● **ASSIGNMENT**:
Given the material below, output exactly the lines from the line with "Given the image: Trace" to the line with "Image attached. INPUT: image.", both ends included, and no other lines.

● **DATA FOR THIS EXERCISE**:
===
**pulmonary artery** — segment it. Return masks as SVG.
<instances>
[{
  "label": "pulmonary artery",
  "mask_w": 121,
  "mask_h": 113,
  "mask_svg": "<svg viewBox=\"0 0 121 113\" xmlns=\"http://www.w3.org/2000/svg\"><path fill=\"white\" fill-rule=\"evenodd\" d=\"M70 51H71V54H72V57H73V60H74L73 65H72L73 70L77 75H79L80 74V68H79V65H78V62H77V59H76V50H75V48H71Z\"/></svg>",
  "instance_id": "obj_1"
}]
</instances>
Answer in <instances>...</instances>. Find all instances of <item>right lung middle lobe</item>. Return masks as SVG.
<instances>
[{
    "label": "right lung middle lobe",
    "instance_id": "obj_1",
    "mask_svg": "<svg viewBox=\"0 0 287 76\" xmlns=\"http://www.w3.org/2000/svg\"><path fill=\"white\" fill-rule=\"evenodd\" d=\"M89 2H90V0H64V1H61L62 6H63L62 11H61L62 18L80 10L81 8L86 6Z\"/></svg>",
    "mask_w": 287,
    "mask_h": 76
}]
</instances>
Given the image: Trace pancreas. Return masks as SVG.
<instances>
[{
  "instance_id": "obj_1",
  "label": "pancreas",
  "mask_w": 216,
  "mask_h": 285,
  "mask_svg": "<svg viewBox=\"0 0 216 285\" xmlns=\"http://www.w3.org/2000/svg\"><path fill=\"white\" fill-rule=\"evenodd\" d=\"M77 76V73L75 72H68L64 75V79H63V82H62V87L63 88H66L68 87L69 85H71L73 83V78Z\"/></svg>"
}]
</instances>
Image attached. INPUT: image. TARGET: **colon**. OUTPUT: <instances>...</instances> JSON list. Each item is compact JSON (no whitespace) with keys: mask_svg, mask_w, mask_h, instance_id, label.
===
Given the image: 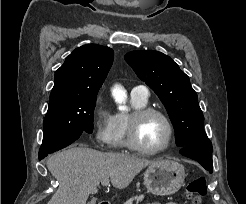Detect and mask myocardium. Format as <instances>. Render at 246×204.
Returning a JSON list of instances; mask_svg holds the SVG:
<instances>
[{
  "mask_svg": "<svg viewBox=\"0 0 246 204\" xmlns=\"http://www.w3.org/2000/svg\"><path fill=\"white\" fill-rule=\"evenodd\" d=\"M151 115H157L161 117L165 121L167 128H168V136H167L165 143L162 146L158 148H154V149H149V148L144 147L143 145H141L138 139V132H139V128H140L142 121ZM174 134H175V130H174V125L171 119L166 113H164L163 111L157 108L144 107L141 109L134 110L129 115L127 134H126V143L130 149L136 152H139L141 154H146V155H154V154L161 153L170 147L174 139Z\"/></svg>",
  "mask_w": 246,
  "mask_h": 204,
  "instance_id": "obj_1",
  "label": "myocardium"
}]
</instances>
===
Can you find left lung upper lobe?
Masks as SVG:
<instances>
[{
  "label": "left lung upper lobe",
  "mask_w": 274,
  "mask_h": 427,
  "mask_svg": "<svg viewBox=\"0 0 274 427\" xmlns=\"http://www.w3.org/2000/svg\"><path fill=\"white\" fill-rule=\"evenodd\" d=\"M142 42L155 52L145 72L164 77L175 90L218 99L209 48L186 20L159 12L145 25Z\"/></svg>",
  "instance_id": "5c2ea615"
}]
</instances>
===
● **EXERCISE SOLUTION**:
Given the image: Trace pancreas. Return masks as SVG.
<instances>
[{
  "instance_id": "obj_1",
  "label": "pancreas",
  "mask_w": 216,
  "mask_h": 285,
  "mask_svg": "<svg viewBox=\"0 0 216 285\" xmlns=\"http://www.w3.org/2000/svg\"><path fill=\"white\" fill-rule=\"evenodd\" d=\"M77 76V73L75 72H68L64 75V79H63V82H62V87L63 88H66L68 87L69 85H71L73 83V78Z\"/></svg>"
}]
</instances>
Image attached. INPUT: image. TARGET: **colon**. OUTPUT: <instances>...</instances> JSON list. Each item is compact JSON (no whitespace) with keys: mask_svg, mask_w, mask_h, instance_id, label.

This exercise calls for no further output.